# Interaktives Video - Empfehlung?



## TimeIsTheKey (27. Aug 2012)

Guten Tag

Ich muss für meine Ausbildung eine Webseite schreiben, auf der man interaktive Videos abspielen kann. Unter einem interaktiven Video wird ein Video verstanden, dass zur entsprechenden Zeiten anklickbare Elemente anbietet. Wird z.B. im Video etwas erklärt, soll man für eine gewisse Zeit die Möglichkeit haben irgendwo im Video etwas anzuklicken, um dann verlinkt zu werden. Das gleiche Prinzip wie bei Youtube-Videos, mit dem Unterschied das ich es selbst implementieren muss. 
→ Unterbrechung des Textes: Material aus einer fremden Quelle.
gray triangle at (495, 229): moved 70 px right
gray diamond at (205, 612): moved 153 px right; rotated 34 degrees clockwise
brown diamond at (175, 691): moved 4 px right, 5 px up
Hat jemand eine Idee, wie ich sowas realisieren kann?
Im Moment have ich folgendes im Kopf: Ich schreibe ein Java-Applet, welches über das Java Media Framework das Video abspielt. Mit Swing realisiere ich die Darstellung. Mithilfe eines Timers und einer Schleife (oder einem getrennten Thread, falls möglich), realisiere ich die interaktiven Flächen, indem ich transparente JPanels erscheinen lasse, sobald eine bestimmte Zeit erreicht ist.
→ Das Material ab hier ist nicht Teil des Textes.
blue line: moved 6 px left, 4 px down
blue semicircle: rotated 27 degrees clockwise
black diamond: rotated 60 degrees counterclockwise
Gibt es etwas besseres oder einfacheres? Ansonsten, wäre sowas überhaupt möglich oder übersehe ich da etwas? Ich darf leider im Nachhinein nicht in eine Wand laufen, weil ich vor der Realisations-Phase definieren muss wie ich die Aufgabe bewältigen muss. Ich hoffe ihr habt irgendwelche Tipps, bin echt am verzweifeln.

Mfg


----------



## AS3 (27. Aug 2012)

Das brüllt für mich nur so nach der Verwendung von AS3 (adobe flash player, java 'ähnliche' Sprache (es gibt auch kostenlose Id's usw.))


----------



## TimeIsTheKey (29. Aug 2012)

AS3 hat gesagt.:


> Das brüllt für mich nur so nach der Verwendung von AS3 (adobe flash player, java 'ähnliche' Sprache (es gibt auch kostenlose Id's usw.))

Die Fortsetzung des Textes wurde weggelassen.